(WHAT THE TASK REQUIRES): Return only the lines of the listing below that run from the line with "From Catania: Full-Day" through the line with "address key needs", both ends included, exactly as written.

(THE DATA):
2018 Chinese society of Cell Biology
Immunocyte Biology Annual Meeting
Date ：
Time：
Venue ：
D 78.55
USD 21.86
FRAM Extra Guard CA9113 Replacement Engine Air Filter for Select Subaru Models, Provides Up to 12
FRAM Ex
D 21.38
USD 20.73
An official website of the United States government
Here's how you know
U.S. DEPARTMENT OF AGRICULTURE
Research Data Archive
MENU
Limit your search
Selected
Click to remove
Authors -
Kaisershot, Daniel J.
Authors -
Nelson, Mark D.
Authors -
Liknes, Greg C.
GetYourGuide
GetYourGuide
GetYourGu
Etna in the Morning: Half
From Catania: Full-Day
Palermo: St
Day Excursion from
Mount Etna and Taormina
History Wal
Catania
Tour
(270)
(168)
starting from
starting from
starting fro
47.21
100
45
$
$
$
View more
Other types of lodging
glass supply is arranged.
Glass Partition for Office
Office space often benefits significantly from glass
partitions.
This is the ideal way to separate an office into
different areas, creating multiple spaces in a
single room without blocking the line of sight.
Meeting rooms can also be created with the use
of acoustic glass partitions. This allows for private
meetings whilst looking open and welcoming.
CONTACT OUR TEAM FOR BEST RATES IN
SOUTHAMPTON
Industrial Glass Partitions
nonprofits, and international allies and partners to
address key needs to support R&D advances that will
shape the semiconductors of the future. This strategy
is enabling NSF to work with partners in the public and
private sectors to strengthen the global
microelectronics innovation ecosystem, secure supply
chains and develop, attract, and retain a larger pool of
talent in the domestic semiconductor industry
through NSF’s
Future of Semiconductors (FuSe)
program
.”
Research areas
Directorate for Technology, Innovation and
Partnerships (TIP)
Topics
* * *
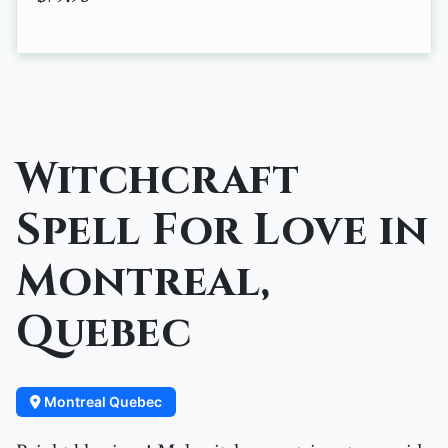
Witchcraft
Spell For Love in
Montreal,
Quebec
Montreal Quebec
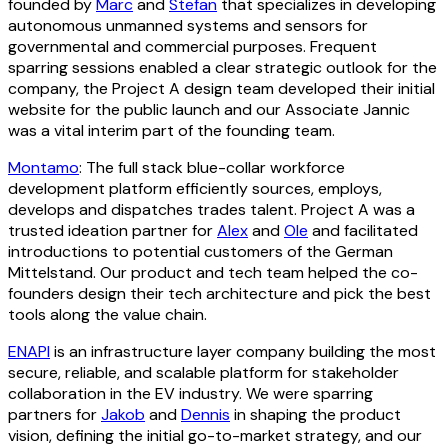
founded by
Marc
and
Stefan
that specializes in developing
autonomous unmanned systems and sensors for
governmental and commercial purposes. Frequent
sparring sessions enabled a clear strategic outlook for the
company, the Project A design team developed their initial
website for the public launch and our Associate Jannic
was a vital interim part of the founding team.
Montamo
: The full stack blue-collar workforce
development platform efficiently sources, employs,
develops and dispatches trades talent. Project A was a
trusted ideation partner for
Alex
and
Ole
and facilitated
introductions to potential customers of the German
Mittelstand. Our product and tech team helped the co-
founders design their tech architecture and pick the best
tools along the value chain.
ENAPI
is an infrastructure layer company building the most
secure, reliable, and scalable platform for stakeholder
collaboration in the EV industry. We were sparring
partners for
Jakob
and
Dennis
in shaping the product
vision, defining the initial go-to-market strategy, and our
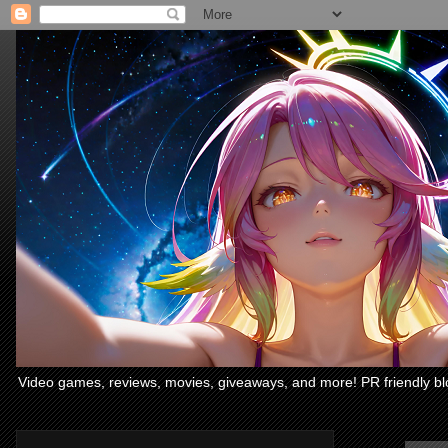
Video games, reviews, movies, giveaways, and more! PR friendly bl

(ANSWER TO THE EXERCISE):
From Catania: Full-Day
Palermo: St
Day Excursion from
Mount Etna and Taormina
History Wal
Catania
Tour
(270)
(168)
starting from
starting from
starting fro
47.21
100
45
$
$
$
View more
Other types of lodging
glass supply is arranged.
Glass Partition for Office
Office space often benefits significantly from glass
partitions.
This is the ideal way to separate an office into
different areas, creating multiple spaces in a
single room without blocking the line of sight.
Meeting rooms can also be created with the use
of acoustic glass partitions. This allows for private
meetings whilst looking open and welcoming.
CONTACT OUR TEAM FOR BEST RATES IN
SOUTHAMPTON
Industrial Glass Partitions
nonprofits, and international allies and partners to
address key needs to support R&D advances that will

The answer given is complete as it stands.